There doesn't seem to be a silver bullet when it comes to AI text detection – it's a hard problem to solve.
OpenAI itself has reportedly developed a new text detection tool for its AI models that's an improvement over the company's first attempt, but has declined to release it for fear that it could disproportionately affect non-English-speaking users and be rendered ineffective by minor changes to the text. (On the more charitable side, OpenAI is also said to be concerned about how its built-in AI text detector could affect the perception and use of its own products.)
Model of the Week
It looks like generative AI can be useful for more than just memes: MIT researchers are applying it to detect problems in complex systems like wind turbines.
A team at MIT's Computer Science and Artificial Intelligence Laboratory developed a framework called SigLLM. This framework includes a component that converts time series data (repeated measurements over a period of time) into text-based input that can be processed by a generative AI model. Users can feed these prepared data to the model and ask it to start identifying anomalies. The model can also be used to forecast future time series data points as part of an anomaly detection pipeline.
The framework didn't perform particularly well in the researchers' experiments, but if its performance could be improved, SigLLM could help technicians warn of potential problems with heavy machinery or other equipment before they occur, for example.
“This is just the first iteration, so we didn’t expect to get that far initially, but these results show that there is an opportunity here that can be leveraged. [generative AI models] “It's ideal for complex anomaly detection tasks,” Sarah Arnehamisch, a graduate student in electrical engineering and computer science and lead author of the SigLLM paper, said in a statement.
Grab Bag
OpenAI upgraded its AI-powered chatbot platform ChatGPT to a new base model this month, but hasn't published a changelog (well, barely any changelog at all).
Since last week, we've been introducing a new GPT-4o model on ChatGPT. I hope you all enjoy it.
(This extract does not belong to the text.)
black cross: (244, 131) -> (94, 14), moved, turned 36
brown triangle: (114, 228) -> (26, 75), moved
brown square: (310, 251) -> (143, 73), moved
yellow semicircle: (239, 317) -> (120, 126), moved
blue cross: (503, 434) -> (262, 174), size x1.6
If you haven't tried it yet, check it out. I'm sure you'll like it 😃
— ChatGPT (@ChatGPTapp) August 12, 2024
So how do we interpret it? What, exactly? We have nothing to rely on other than anecdotal evidence from subjective testing.
I think Ethan Mollick, a professor of AI, innovation, and startups at Wharton, is right: writing release notes for generative AI models is hard because the models “feel” differently with each interaction, and it's mostly based on mood. But people are using ChatGPT and paying for it, so surely they have a right to know what they're working on?
The improvements may be incremental, and OpenAI believes it would be unwise to suggest this for competitive reasons. It is unlikely that this model has any bearing on OpenAI's reported inference breakthroughs. In any case, transparency should be a priority when it comes to AI. Without transparency, there can be no trust. And OpenAI has already lost much of it.